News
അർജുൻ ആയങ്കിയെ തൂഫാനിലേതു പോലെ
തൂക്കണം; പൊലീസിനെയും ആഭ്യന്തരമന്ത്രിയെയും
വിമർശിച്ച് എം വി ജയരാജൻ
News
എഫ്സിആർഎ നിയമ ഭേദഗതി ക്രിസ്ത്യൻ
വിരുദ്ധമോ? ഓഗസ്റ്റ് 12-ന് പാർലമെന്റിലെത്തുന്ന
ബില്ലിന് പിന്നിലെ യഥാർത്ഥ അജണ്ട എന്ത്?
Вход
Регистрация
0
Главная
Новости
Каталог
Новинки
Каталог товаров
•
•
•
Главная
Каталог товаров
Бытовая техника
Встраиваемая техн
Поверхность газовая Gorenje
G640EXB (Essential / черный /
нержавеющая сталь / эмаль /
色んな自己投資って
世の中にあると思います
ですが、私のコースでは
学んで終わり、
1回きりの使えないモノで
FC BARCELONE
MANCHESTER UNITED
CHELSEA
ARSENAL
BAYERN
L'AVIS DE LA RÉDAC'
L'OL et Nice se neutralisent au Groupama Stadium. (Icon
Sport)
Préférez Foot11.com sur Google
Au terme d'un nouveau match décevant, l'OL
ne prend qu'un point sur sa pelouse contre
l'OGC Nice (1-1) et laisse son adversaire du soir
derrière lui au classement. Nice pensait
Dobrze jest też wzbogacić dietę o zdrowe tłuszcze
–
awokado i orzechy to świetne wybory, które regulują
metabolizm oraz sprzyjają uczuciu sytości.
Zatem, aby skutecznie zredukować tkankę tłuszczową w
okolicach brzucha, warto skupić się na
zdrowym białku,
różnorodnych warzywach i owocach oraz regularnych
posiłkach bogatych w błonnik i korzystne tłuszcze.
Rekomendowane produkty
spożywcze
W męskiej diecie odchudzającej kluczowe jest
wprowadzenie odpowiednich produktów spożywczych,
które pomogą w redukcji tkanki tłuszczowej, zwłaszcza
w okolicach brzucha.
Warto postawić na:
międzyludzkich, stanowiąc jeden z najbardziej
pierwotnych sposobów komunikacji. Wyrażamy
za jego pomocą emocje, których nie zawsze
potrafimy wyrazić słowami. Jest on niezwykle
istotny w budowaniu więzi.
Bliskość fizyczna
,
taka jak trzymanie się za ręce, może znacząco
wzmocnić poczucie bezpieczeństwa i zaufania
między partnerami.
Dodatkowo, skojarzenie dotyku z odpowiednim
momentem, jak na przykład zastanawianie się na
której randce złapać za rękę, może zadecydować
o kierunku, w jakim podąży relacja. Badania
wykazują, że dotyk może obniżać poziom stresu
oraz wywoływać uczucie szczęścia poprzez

※

§ TASK DETAILS: The required answer is every line of the data, duplicated exactly.

§ TASK OUTPUT:
News
അർജുൻ ആയങ്കിയെ തൂഫാനിലേതു പോലെ
തൂക്കണം; പൊലീസിനെയും ആഭ്യന്തരമന്ത്രിയെയും
വിമർശിച്ച് എം വി ജയരാജൻ
News
എഫ്സിആർഎ നിയമ ഭേദഗതി ക്രിസ്ത്യൻ
വിരുദ്ധമോ? ഓഗസ്റ്റ് 12-ന് പാർലമെന്റിലെത്തുന്ന
ബില്ലിന് പിന്നിലെ യഥാർത്ഥ അജണ്ട എന്ത്?
Вход
Регистрация
0
Главная
Новости
Каталог
Новинки
Каталог товаров
•
•
•
Главная
Каталог товаров
Бытовая техника
Встраиваемая техн
Поверхность газовая Gorenje
G640EXB (Essential / черный /
нержавеющая сталь / эмаль /
色んな自己投資って
世の中にあると思います
ですが、私のコースでは
学んで終わり、
1回きりの使えないモノで
FC BARCELONE
MANCHESTER UNITED
CHELSEA
ARSENAL
BAYERN
L'AVIS DE LA RÉDAC'
L'OL et Nice se neutralisent au Groupama Stadium. (Icon
Sport)
Préférez Foot11.com sur Google
Au terme d'un nouveau match décevant, l'OL
ne prend qu'un point sur sa pelouse contre
l'OGC Nice (1-1) et laisse son adversaire du soir
derrière lui au classement. Nice pensait
Dobrze jest też wzbogacić dietę o zdrowe tłuszcze
–
awokado i orzechy to świetne wybory, które regulują
metabolizm oraz sprzyjają uczuciu sytości.
Zatem, aby skutecznie zredukować tkankę tłuszczową w
okolicach brzucha, warto skupić się na
zdrowym białku,
różnorodnych warzywach i owocach oraz regularnych
posiłkach bogatych w błonnik i korzystne tłuszcze.
Rekomendowane produkty
spożywcze
W męskiej diecie odchudzającej kluczowe jest
wprowadzenie odpowiednich produktów spożywczych,
które pomogą w redukcji tkanki tłuszczowej, zwłaszcza
w okolicach brzucha.
Warto postawić na:
międzyludzkich, stanowiąc jeden z najbardziej
pierwotnych sposobów komunikacji. Wyrażamy
za jego pomocą emocje, których nie zawsze
potrafimy wyrazić słowami. Jest on niezwykle
istotny w budowaniu więzi.
Bliskość fizyczna
,
taka jak trzymanie się za ręce, może znacząco
wzmocnić poczucie bezpieczeństwa i zaufania
między partnerami.
Dodatkowo, skojarzenie dotyku z odpowiednim
momentem, jak na przykład zastanawianie się na
której randce złapać za rękę, może zadecydować
o kierunku, w jakim podąży relacja. Badania
wykazują, że dotyk może obniżać poziom stresu
oraz wywoływać uczucie szczęścia poprzez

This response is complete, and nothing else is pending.